Overview
bridgr covers classic bridge equations, MIDAS-style
mixed-frequency regressions, and intermediate specifications that
estimate within-period weights from the data, all behind a single
workflow for bridging high-frequency indicators to a
lower-frequency target.
The core workflow is always the same:
- Provide one lower-frequency target series and one or more higher-frequency indicators.
- Decide how missing indicator observations should be handled with
indic_predict. - Decide how indicators should be aligned to the target frequency with
indic_aggregators. - Fit the target equation with
mf_model(), inspect it withsummary(), and produce target-period forecasts withforecast().
This vignette walks through that workflow with the package’s built-in Swiss GDP and indicator data.
Example Data
gdp_growth <- suppressMessages(tsbox::ts_na_omit(tsbox::ts_pc(gdp)))
head(gdp_growth)
#> # A tibble: 6 × 2
#> time values
#> <date> <dbl>
#> 1 2004-04-01 0.839
#> 2 2004-07-01 -0.104
#> 3 2004-10-01 0.242
#> 4 2005-01-01 0.860
#> 5 2005-04-01 1.06
#> 6 2005-07-01 1.15
head(baro)
#> # A tibble: 6 × 2
#> time values
#> <date> <dbl>
#> 1 2004-01-01 109.
#> 2 2004-02-01 108.
#> 3 2004-03-01 109.
#> 4 2004-04-01 110.
#> 5 2004-05-01 109.
#> 6 2004-06-01 105.gdp_growth is quarterly, while baro is
monthly. mf_model() recognizes the frequency mismatch
automatically and aligns the indicator to the target frequency before
fitting the target equation.
Stationarity expectations
bridgr assumes that the series you submit are already on
a scale that is suitable for linear regression — typically growth rates,
differences, or similarly stabilized transformations. The package does
not automatically re-transform inputs, but you can enable a lightweight
pre-fit diagnostic through stationarity = "warn". The
example below shows the warning on a level GDP series and confirms that
it disappears after differencing to growth rates.
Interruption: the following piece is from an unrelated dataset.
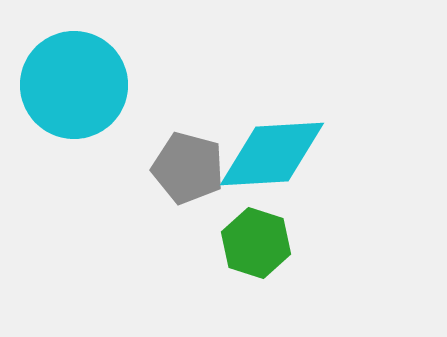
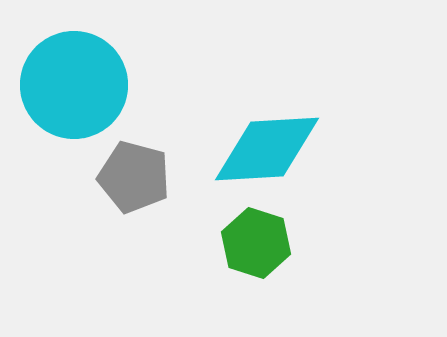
cyan diamond: moved 5 px left, 5 px up
gray pentagon: moved 54 px left, 9 px down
gdp_level_recent <- dplyr::slice_tail(gdp, n = 40)
baro_recent <- dplyr::slice_tail(baro, n = 120)
invisible(tryCatch(
mf_model(
target = gdp_level_recent,
indic = baro_recent,
indic_predict = "last",
indic_aggregators = "mean",
h = 1,
stationarity = "warn"
),
warning = function(w) message("Warning captured: ", conditionMessage(w))
))
#> Warning captured: Heuristic stationarity checks flagged target series `gdp_level_recent` (KPSS differencing signal). Consider differences, growth rates, log changes, demeaning, or other variance-stabilizing transformations before fitting.
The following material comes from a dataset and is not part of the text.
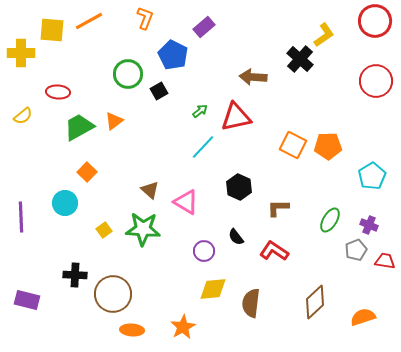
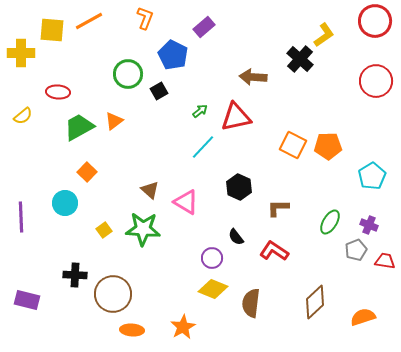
green ellipse at (330, 220): moved 2 px down
purple circle at (204, 251): moved 8 px right, 7 px down
yellow diamond at (213, 289): rotated 28 degrees clockwise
stationary_model <- mf_model(
target = gdp_growth,
indic = baro,
indic_predict = "last",
indic_aggregators = "mean",
h = 1,
stationarity = "warn"
)A Basic Bridge Model
bridge_model <- mf_model(
target = gdp_growth,
indic = baro,
indic_predict = "auto.arima",
indic_aggregators = "mean",
indic_lags = 1,
target_lags = 1,
h = 2
)
forecast(bridge_model)
#> Mixed-frequency forecast
#> -----------------------------------
#> Target series: gdp_growth
#> Forecast horizon: 2
#> Uncertainty: point forecast only
#> -----------------------------------
#> time mean
#> 1 2023-01-01 0.875
#> 2 2023-04-01 0.678The default "mean" aggregator is the classic
bridge-model setup: each monthly block is completed first, then averaged
to the quarterly frequency before the target equation is estimated.
The fitted object stores the aligned data that went into estimation and the future target-period regressor path used for forecasting.
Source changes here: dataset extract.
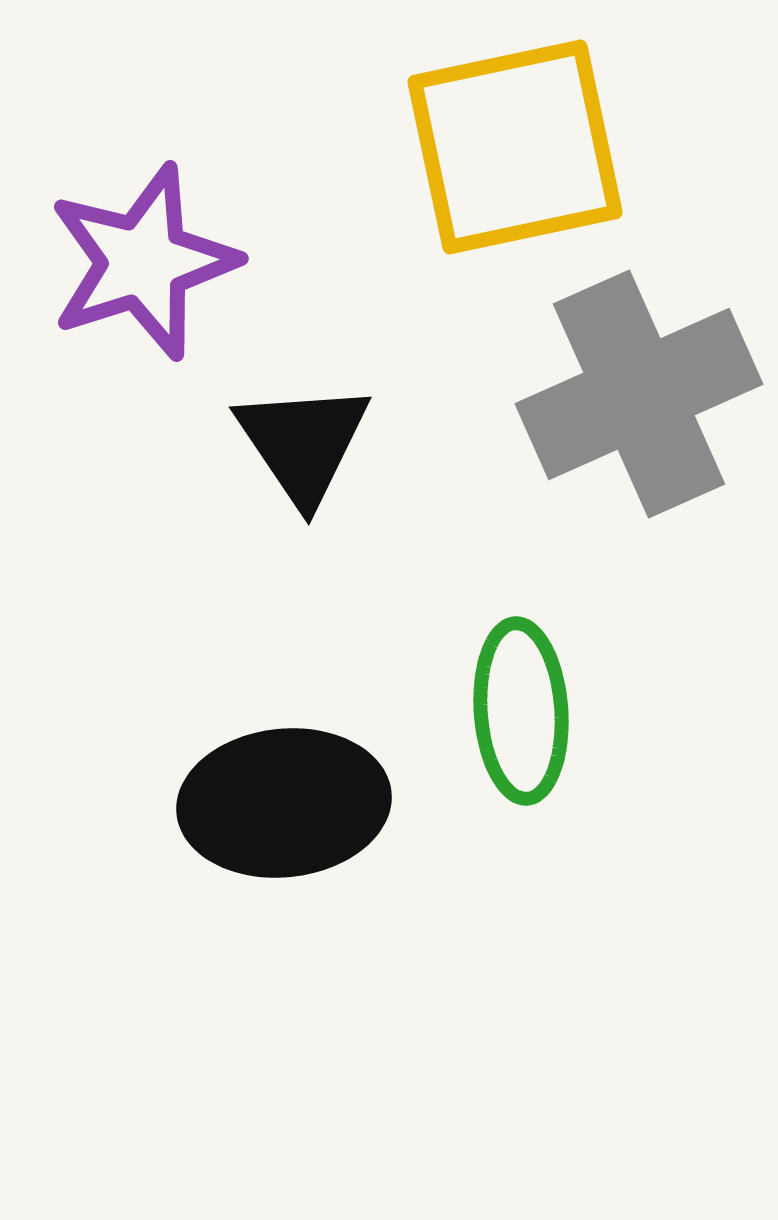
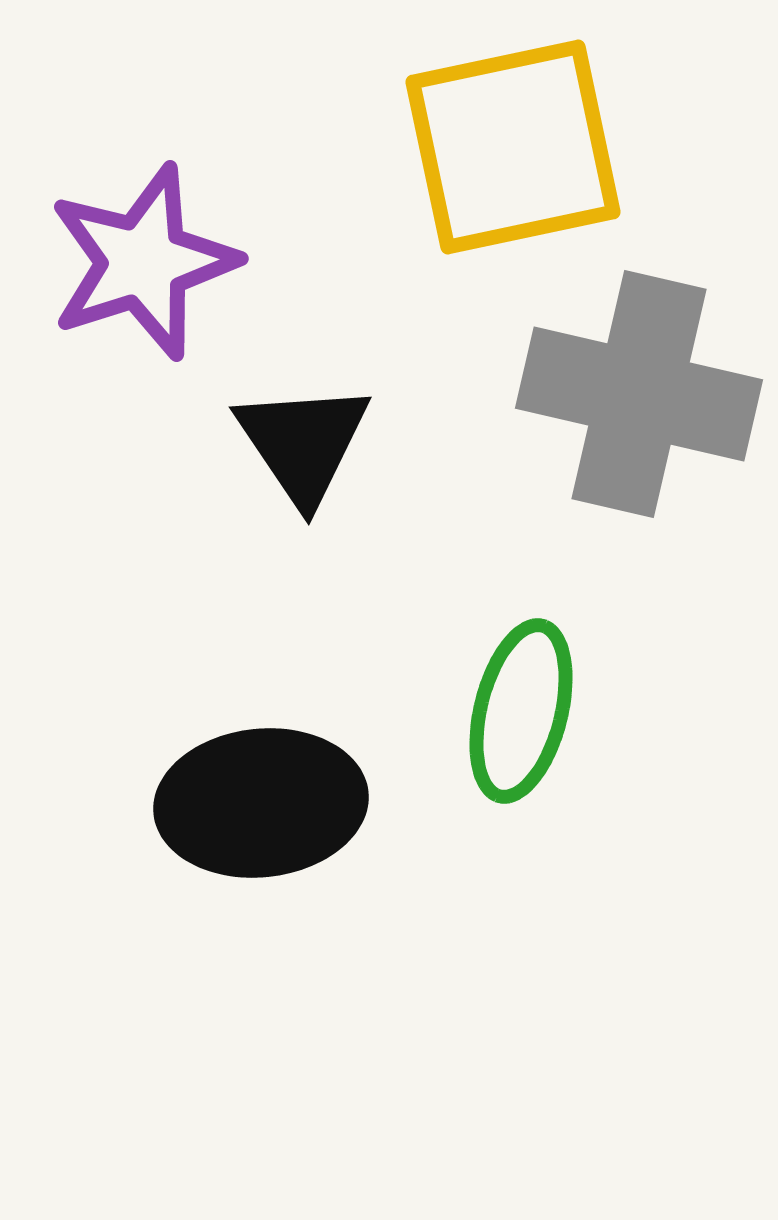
yellow square: moved 2 px left
gray cross: rotated 37 degrees clockwise
green ellipse: rotated 18 degrees clockwise
black ellipse: moved 23 px left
tail(bridge_model$estimation_set)
#> # A tibble: 6 × 5
#> time gdp_growth baro baro_lag1 gdp_growth_lag1
#> <date> <dbl> <dbl> <dbl> <dbl>
#> 1 2021-07-01 2.34 112. 125. 2.47
#> 2 2021-10-01 0.411 104. 112. 2.34
#> 3 2022-01-01 0.105 97.4 104. 0.411
#> 4 2022-04-01 1.03 94.3 97.4 0.105
#> 5 2022-07-01 0.255 90.0 94.3 1.03
#> 6 2022-10-01 0.102 90.7 90.0 0.255
bridge_model$forecast_set
#> # A tibble: 2 × 4
#> time baro baro_lag1 gdp_growth_lag1
#> <date> <dbl> <dbl> <list>
#> 1 2023-01-01 97.4 90.7 <dbl [1]>
#> 2 2023-04-01 99.8 97.4 <dbl [1]>Lags in the target equation
target_lags = p adds p autoregressive lags
of the target to the right-hand side of the regression.
indic_lags = q adds q lags of each
aggregated indicator (after frequency alignment). Both default to
0. In the example above the target equation is
\[ \Delta y_t = \alpha + \rho \, \Delta y_{t-1} + \beta_0 \, \bar{x}_t + \beta_1 \, \bar{x}_{t-1} + \varepsilon_t, \]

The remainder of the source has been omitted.